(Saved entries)
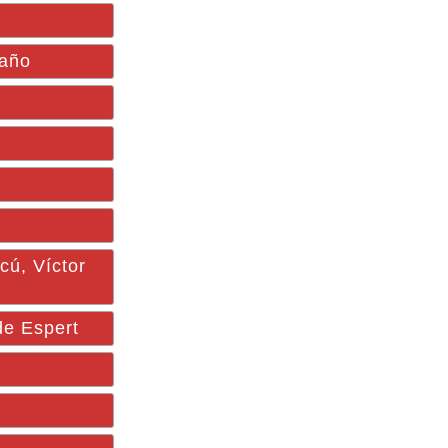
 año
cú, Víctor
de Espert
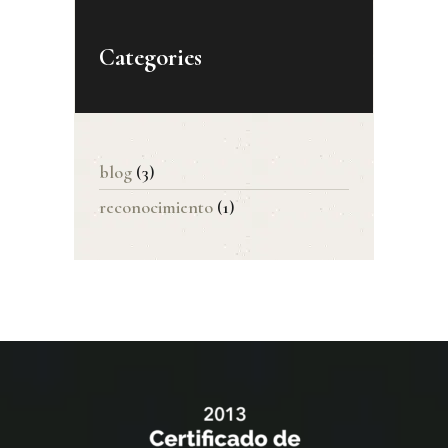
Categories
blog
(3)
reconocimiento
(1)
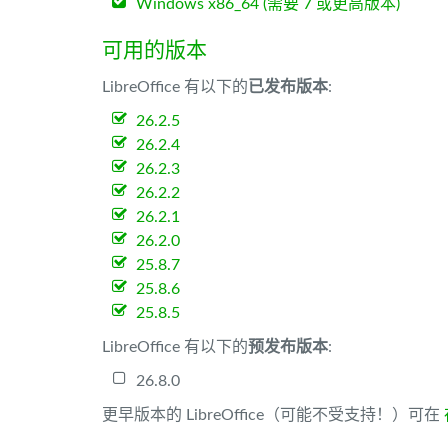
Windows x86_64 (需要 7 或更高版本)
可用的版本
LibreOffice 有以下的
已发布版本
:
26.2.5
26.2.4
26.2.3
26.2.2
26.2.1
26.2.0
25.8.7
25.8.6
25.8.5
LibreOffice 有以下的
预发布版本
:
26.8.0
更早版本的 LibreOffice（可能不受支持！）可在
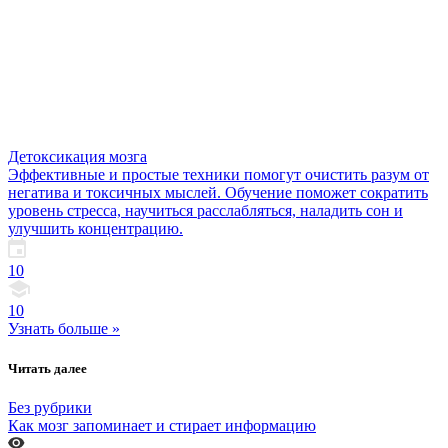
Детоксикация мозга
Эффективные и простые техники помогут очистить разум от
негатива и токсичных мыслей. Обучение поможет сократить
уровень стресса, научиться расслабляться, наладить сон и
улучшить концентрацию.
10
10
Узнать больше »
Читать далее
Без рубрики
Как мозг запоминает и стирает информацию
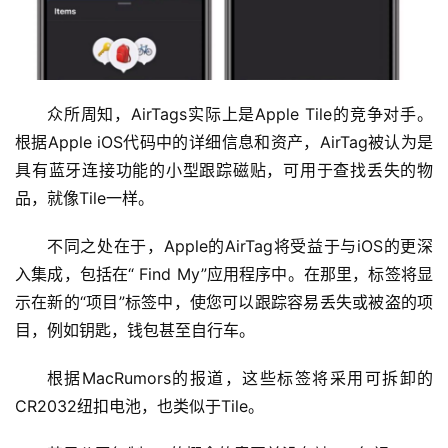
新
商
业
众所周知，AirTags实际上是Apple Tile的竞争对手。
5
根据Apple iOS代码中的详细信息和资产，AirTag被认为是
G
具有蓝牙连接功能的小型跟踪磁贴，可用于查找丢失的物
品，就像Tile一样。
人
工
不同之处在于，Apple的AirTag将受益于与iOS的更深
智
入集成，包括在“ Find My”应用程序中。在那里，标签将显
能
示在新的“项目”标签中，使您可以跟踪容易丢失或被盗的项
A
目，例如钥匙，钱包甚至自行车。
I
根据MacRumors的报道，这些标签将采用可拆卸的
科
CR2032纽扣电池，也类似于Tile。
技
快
==
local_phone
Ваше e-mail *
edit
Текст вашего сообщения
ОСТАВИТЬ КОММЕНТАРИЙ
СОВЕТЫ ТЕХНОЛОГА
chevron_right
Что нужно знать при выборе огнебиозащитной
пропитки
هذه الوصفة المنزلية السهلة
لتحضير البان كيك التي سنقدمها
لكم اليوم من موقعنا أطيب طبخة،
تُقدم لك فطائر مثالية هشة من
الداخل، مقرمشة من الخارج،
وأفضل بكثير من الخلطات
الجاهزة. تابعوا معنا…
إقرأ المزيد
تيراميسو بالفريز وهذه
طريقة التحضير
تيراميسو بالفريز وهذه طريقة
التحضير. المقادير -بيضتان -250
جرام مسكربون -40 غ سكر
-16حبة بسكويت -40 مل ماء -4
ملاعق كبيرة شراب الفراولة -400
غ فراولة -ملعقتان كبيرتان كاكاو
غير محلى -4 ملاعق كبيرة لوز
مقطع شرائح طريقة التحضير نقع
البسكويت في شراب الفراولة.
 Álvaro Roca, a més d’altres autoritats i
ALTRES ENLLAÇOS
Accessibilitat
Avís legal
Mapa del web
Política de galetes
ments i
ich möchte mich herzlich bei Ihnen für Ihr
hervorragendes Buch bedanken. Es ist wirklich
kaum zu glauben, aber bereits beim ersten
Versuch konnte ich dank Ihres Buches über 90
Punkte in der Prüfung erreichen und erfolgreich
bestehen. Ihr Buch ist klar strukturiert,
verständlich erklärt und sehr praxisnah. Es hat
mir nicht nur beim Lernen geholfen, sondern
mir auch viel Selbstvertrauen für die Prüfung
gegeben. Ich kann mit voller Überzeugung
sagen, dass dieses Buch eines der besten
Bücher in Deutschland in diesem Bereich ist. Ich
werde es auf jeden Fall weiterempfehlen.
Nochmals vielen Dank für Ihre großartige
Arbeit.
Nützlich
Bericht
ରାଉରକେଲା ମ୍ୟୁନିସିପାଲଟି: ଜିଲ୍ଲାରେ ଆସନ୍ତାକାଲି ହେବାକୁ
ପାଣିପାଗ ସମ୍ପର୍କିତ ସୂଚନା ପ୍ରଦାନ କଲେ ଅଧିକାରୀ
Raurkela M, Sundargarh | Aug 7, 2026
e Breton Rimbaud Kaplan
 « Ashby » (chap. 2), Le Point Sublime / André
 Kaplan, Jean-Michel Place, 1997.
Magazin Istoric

* [Directions] Would you print exactly, and only, the lines of the data above from the line with "Política de galetes" through the line with "Punkte in der", inclusive?

* [Solution]
Política de galetes
ments i
ich möchte mich herzlich bei Ihnen für Ihr
hervorragendes Buch bedanken. Es ist wirklich
kaum zu glauben, aber bereits beim ersten
Versuch konnte ich dank Ihres Buches über 90
Punkte in der Prüfung erreichen und erfolgreich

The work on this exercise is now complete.